The woman got up. “Swap? Exchange?”
“Yeah. Niallah answers questions, tells legends, sings songs, demonstrates maneuvers, whatever we request. Afterward we have to play human music for her. Schönberg, usually; she dotes on Schönberg.”
—Loping along a clifftop, Erakoum spied Sarhouth clearly against Mardudek. The moon was waxing toward solar fullness as it crossed that coal-glow. Its di
sc was dwarfed by the enormous body behind, was actually smaller to the eye than the spot which also passed in view, and its cold luminance had well-nigh been drowned earlier when it moved over one of the belts which changeably girded Mardudek. They grew bright after dark, those belts; thinkers like Yasari believed they cast back the light of the suns.

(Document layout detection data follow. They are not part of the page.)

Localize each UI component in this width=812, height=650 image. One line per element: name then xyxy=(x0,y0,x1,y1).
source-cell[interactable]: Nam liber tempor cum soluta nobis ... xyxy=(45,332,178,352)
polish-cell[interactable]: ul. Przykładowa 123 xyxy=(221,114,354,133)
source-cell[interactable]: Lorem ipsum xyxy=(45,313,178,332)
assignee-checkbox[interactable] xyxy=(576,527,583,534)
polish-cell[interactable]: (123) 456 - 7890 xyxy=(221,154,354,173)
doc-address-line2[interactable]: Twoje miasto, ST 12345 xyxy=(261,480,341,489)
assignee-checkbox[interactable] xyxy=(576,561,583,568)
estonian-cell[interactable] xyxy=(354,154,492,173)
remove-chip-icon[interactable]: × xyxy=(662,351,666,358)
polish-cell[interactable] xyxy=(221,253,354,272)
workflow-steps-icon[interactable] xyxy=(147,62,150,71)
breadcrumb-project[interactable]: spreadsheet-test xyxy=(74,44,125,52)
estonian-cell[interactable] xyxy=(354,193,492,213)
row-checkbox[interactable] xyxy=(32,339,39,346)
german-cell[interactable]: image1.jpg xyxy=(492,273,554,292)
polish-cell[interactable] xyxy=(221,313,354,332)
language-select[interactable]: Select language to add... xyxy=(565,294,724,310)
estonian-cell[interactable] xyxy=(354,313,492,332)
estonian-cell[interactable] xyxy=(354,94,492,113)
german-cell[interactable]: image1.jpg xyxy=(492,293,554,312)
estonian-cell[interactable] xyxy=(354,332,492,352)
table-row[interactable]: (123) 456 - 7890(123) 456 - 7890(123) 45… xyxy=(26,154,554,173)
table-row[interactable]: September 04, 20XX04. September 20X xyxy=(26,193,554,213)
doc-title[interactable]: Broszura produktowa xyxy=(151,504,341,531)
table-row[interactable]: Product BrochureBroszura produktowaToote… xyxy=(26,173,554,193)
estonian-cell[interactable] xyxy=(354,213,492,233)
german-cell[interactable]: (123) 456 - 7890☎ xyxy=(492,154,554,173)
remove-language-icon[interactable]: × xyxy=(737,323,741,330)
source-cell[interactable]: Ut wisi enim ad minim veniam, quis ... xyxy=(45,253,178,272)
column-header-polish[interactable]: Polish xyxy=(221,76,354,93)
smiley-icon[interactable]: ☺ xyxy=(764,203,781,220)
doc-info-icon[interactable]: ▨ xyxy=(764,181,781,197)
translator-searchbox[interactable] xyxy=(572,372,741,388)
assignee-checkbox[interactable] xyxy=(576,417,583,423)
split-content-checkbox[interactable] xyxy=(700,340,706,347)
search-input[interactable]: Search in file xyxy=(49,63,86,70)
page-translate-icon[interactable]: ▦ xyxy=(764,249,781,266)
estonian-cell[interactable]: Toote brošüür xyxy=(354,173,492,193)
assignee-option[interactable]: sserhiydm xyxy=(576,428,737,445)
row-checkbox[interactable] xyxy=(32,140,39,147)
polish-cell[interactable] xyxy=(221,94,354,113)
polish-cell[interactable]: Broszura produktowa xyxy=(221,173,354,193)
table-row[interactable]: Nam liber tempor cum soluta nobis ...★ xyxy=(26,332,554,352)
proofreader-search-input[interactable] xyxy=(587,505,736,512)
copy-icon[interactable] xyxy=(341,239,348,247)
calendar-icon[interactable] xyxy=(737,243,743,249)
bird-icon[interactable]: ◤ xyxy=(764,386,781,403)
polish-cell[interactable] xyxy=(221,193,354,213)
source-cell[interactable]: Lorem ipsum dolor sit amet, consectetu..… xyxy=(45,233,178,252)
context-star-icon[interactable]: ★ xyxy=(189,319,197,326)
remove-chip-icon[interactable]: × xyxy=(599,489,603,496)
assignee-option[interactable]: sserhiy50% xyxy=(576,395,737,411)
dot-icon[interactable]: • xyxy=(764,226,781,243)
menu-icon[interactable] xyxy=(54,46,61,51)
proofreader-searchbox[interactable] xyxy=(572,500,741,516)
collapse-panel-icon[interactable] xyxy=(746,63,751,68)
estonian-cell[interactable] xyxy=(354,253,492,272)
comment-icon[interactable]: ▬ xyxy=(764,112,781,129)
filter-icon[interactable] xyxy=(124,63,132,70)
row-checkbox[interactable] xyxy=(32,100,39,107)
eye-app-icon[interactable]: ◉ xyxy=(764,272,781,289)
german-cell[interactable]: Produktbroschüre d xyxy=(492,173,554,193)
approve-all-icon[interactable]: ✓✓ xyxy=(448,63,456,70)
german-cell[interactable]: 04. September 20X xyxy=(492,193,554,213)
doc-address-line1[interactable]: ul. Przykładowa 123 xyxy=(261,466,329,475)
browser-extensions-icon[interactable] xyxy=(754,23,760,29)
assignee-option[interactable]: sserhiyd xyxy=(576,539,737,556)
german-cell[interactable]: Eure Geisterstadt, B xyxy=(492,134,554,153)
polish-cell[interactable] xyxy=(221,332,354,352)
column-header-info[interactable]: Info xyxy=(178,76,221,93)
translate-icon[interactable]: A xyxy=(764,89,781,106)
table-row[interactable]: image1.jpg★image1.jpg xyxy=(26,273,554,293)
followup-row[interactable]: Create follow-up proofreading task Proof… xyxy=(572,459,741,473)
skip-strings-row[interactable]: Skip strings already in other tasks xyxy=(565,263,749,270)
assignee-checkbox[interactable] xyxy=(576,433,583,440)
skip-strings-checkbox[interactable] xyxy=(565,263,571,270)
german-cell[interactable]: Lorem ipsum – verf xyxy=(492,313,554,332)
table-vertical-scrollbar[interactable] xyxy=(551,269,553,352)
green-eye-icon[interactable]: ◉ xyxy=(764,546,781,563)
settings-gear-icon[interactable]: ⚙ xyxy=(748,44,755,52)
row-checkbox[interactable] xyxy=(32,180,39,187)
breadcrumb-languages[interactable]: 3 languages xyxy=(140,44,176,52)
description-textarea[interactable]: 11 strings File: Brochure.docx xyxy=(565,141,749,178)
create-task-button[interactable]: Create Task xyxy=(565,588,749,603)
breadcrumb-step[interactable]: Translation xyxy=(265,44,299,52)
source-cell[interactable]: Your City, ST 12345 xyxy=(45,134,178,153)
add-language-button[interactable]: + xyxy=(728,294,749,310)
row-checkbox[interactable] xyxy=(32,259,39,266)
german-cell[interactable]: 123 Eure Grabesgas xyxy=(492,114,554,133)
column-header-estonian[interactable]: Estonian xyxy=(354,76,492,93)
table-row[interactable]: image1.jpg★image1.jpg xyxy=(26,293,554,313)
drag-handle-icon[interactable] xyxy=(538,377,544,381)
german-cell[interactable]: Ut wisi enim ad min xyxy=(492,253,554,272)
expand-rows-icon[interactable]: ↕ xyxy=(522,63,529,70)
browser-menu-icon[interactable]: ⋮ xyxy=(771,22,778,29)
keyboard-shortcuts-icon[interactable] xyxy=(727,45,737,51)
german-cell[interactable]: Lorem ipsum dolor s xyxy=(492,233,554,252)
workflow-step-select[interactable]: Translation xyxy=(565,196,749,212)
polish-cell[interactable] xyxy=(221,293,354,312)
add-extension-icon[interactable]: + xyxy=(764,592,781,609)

For an instant, Erakoum was captured by the image, spheres traveling through unbounded spaces in circles within circles. She hoped to become a thinker herself. But it could not be soon. She still had her second breeding to go through, her second segment to shed and guard, the young that it presently brought forth to help rear; and then she would be male, with begetting of her own to do—before that need faded out likewise and there was time for serenity.

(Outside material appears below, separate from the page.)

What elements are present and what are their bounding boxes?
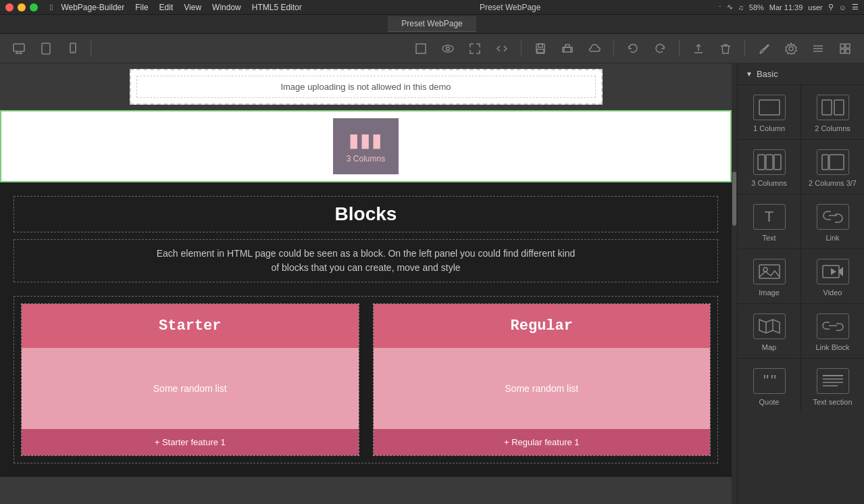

She remembered in a stab of pain how her first birthing had been for naught. The segment staggered about weakly for a short while, until it lay down and died as so many were doing, so many. The Flyers had brought that curse. It had to be them, as the Prophet Illdamen preached. Their new way of faring west when they grew old, never to return, instead of sinking down and rotting back into the soil as Mardudek intended, surely angered the Red Watcher. Upon the People had been laid the task of avenging this sin against the natural order of things. Proof lay in the fact that females who slew and ate a Flyer shortly before mating always shed healthy segments which brought forth live offspring.

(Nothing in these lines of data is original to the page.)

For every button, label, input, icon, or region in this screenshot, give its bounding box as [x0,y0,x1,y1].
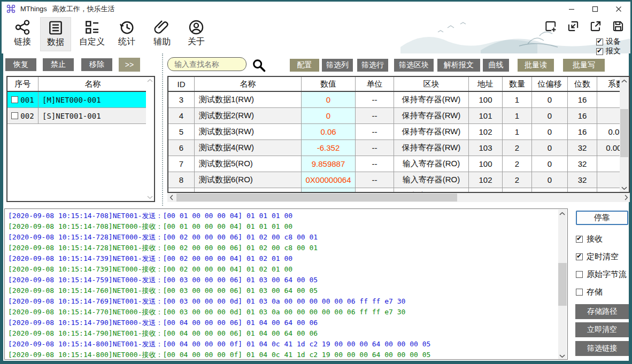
curve-button[interactable]: 曲线 [483,59,509,72]
device-row-checkbox[interactable] [11,96,18,103]
expand-button[interactable]: >> [119,58,140,72]
scroll-left-button[interactable] [167,193,175,202]
cell-value[interactable]: 0 [302,92,356,107]
vscrollbar-thumb[interactable] [558,263,567,306]
message-toggle[interactable]: 报文 [596,47,621,56]
scroll-up-icon [147,79,153,83]
receive-checkbox[interactable] [576,236,583,243]
cell-name: 测试数据5(RO) [195,156,302,172]
data-row[interactable]: 5 测试数据3(RW) 0.06 -- 保持寄存器(RW) 102 1 0 16… [168,124,630,140]
vscrollbar-thumb[interactable] [620,109,628,157]
storage-checkbox[interactable] [576,289,583,296]
batch-read-button[interactable]: 批量读 [518,59,554,72]
dock-button[interactable]: 停靠 [576,211,628,225]
cell-bits: 16 [568,108,597,123]
log-vscrollbar[interactable] [558,210,567,360]
toolbar-item-assist[interactable]: 辅助 [147,17,177,51]
column-header-num[interactable]: 序号 [7,77,38,91]
minimize-button[interactable] [560,2,583,16]
timed-clear-option-label: 定时清空 [587,252,619,262]
disable-button[interactable]: 禁止 [43,58,74,71]
panel-splitter[interactable] [162,53,163,206]
column-header-name[interactable]: 名称 [195,77,302,91]
receive-option[interactable]: 接收 [576,234,603,244]
hscrollbar-thumb[interactable] [176,193,457,202]
clear-now-button[interactable]: 立即清空 [575,322,629,337]
search-button[interactable] [251,58,267,73]
cell-quantity: 1 [503,108,532,123]
device-row-checkbox[interactable] [11,112,18,119]
filter-block-button[interactable]: 筛选区块 [394,59,434,72]
timed-clear-option[interactable]: 定时清空 [576,252,619,262]
data-row[interactable]: 6 测试数据4(RW) -6.352 -- 保持寄存器(RW) 103 2 0 … [168,140,630,156]
toolbar-item-link[interactable]: 链接 [7,17,38,51]
column-header-bits[interactable]: 位数 [568,77,597,91]
column-header-value[interactable]: 数值 [302,77,356,91]
cell-value[interactable]: 0.06 [302,124,356,140]
log-line: [2020-09-08 10:15:14-708]NET001-发送：[00 0… [8,211,557,221]
cell-bits: 32 [568,140,597,156]
timed-clear-checkbox[interactable] [576,253,583,260]
log-line: [2020-09-08 10:15:14-728]NET000-发送：[00 0… [8,232,557,243]
remove-button[interactable]: 移除 [81,58,112,71]
cell-id: 5 [168,124,195,140]
device-row[interactable]: 001 [M]NET000-001 [7,92,154,108]
data-row-partial[interactable]: 9 0 -- 输入寄存器(RO) 104 2 0 [168,188,630,193]
data-row[interactable]: 7 测试数据5(RO) 9.859887 -- 输入寄存器(RO) 100 2 … [168,156,630,172]
filter-row-button[interactable]: 筛选行 [357,59,388,72]
open-external-button[interactable] [588,18,604,34]
cell-address: 103 [469,140,503,156]
close-button[interactable] [607,2,630,16]
scroll-right-icon [624,195,628,200]
toolbar-item-statistics[interactable]: 统计 [112,17,142,51]
column-header-id[interactable]: ID [168,77,195,91]
column-header-unit[interactable]: 单位 [356,77,394,91]
toolbar-item-about[interactable]: 关于 [181,17,211,51]
column-header-bit-offset[interactable]: 位偏移 [532,77,568,91]
column-header-quantity[interactable]: 数量 [503,77,532,91]
storage-path-button[interactable]: 存储路径 [575,304,629,319]
message-log[interactable]: [2020-09-08 10:15:14-708]NET001-发送：[00 0… [4,208,568,360]
device-row[interactable]: 002 [S]NET001-001 [7,108,154,124]
device-table-scrollbar[interactable] [146,77,154,201]
scroll-up-button[interactable] [620,77,628,85]
raw-bytes-option[interactable]: 原始字节流 [576,269,627,280]
data-row[interactable]: 8 测试数据6(RO) 0X00000064 -- 输入寄存器(RO) 102 … [168,172,630,188]
column-header-address[interactable]: 地址 [469,77,503,91]
cell-value[interactable]: 0 [302,108,356,123]
search-input[interactable] [167,57,246,71]
device-toggle[interactable]: 设备 [596,37,621,47]
toolbar-item-custom[interactable]: 自定义 [74,17,110,51]
filter-column-button[interactable]: 筛选列 [322,59,353,72]
batch-write-button[interactable]: 批量写 [563,59,605,72]
data-table-hscrollbar[interactable] [167,193,630,202]
scroll-down-button[interactable] [558,352,566,360]
data-table-vscrollbar[interactable] [620,77,629,192]
new-window-button[interactable] [543,18,559,34]
scroll-down-button[interactable] [620,184,628,192]
cell-value[interactable]: -6.352 [302,140,356,156]
parse-message-button[interactable]: 解析报文 [437,59,480,72]
raw-bytes-checkbox[interactable] [576,271,583,278]
cell-value[interactable]: 9.859887 [302,156,356,172]
maximize-button[interactable] [583,2,607,16]
cell-value[interactable]: 0X00000064 [302,172,356,188]
cell-value[interactable]: 0 [302,188,356,193]
dock-import-button[interactable] [565,18,581,34]
toolbar-item-data[interactable]: 数据 [40,17,71,51]
message-checkbox[interactable] [596,48,603,55]
cell-block: 保持寄存器(RW) [394,108,469,123]
config-button[interactable]: 配置 [290,59,319,72]
scroll-up-button[interactable] [558,210,566,218]
device-checkbox[interactable] [596,38,603,45]
restore-button[interactable]: 恢复 [5,58,36,71]
save-button[interactable] [610,18,626,34]
scroll-right-button[interactable] [622,193,630,202]
column-header-name[interactable]: 名称 [38,77,147,91]
data-row[interactable]: 3 测试数据1(RW) 0 -- 保持寄存器(RW) 100 1 0 16 [168,92,630,108]
column-header-block[interactable]: 区块 [394,77,469,91]
filter-link-button[interactable]: 筛选链接 [575,341,629,356]
raw-bytes-option-label: 原始字节流 [587,269,627,280]
data-row[interactable]: 4 测试数据2(RW) 0 -- 保持寄存器(RW) 101 1 0 16 [168,108,630,124]
storage-option[interactable]: 存储 [576,287,603,297]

Erakoum swore that tonight she was going to be such a female.
She stopped for breath and to search the landscape. These precipices rimmed a fjord whose waters lay more placid than the sea beyond, brilliant under the radiance from the east. A dark patch bespoke a mass of floating weed. Might it be plants of the kind from which the Flyers budded in their abominable infancy? Erakoum could not tell at her distance. Sometimes valiant members of her race had ventured out on logs, trying to reach those beds and destroy them; but they had failed, and often drowned, in treacherous great waves.